Ein wichtiges Detail, wenn man sich Gedanken über das Lebenswerk der Paula Modersohn-Becker macht, ist wohl die Tatsache, dass dessen Umfang erst nach ihrem, wenn auch sehr frühen Tod ans Licht kam. Paula arbeitete stets für sich allein, in ihren Atelies, in Worpswede und in Paris. Sie zeigt dem ein oder anderen einzelne Werke, auch um sich der Kritik des Betrachters zu stellen. Allerdings ahnte wohl niemand, auch nicht ihr Mann und Kunstkollege Otto, welchen Schatz sie in ihrem Worpsweder Haus gemalt und gezeichnet hatte. Als Paula am 22. November 1907 stirbt und ihr Mann zusammen mit dem Freund der Familie Hans Vogler ihren Besitz sichten, sind sie von der schieren Anzahl der Werke, die sie vor den Augen von Besuchern verborgen erhielt überwältigt. Nach aktuellen Schätzungen zufolge, besteht ihr künstlerisches Lebenswerk aus rund 750 Gemälden, 1000 Zeichnungen und 13 Radierungen.
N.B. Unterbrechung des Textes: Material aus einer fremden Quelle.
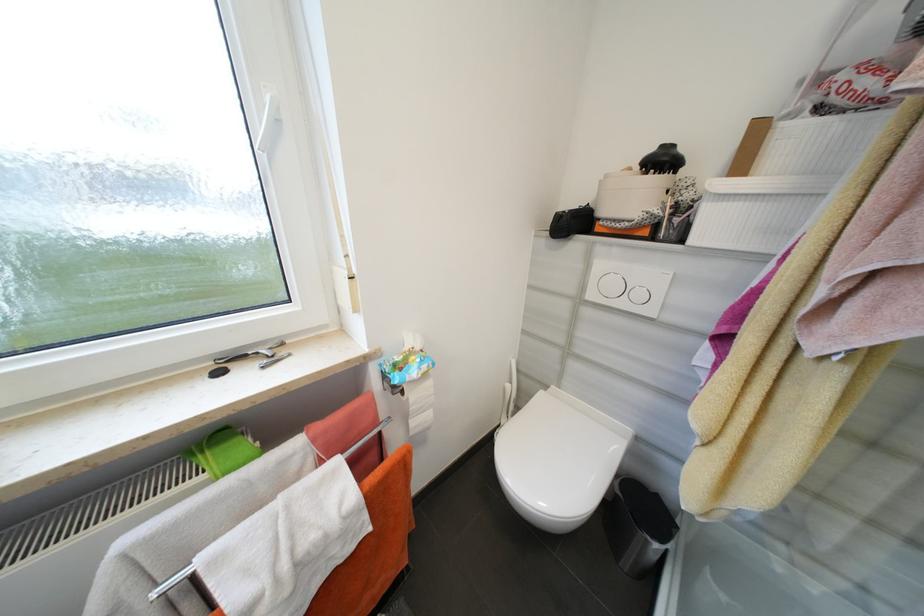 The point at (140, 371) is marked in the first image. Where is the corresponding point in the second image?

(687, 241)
Überaus beeindruckend sind diese oben genannten Zahlen, wenn man dabei bedenkt, das Paula Becker Modersohn dies im Laufe von nur gut zehn Jahren erschaffen hat. Für die künstlerische Schaffenskraft ist dies der wohl beste und handfesteste Beweis.

Paula stirbt im Alter von nur 31 Jahren und künstlerisch stand sie sicher noch am Anfang. Ihre Zeit als Künstlerin ist davon geprägt, dass sie lernte, ausprobierte und studierte. In ihren zahlreichen Tagebucheinträgen schreibt sie immer wieder davon, dass sie langsam sicher ist, auf dem „richtigen“ Weg zu sein, dass „etwas aus ihr wird“. Bezeichnend für die Künstlerin ist, dass sie sich selbst für noch so weit hielt, eigene Ausstellungen ihrer Werke mied und wohl auch deshalb Anderen den Blick nur auf sehr wenige uns ausgewählte Bilder erlaubte.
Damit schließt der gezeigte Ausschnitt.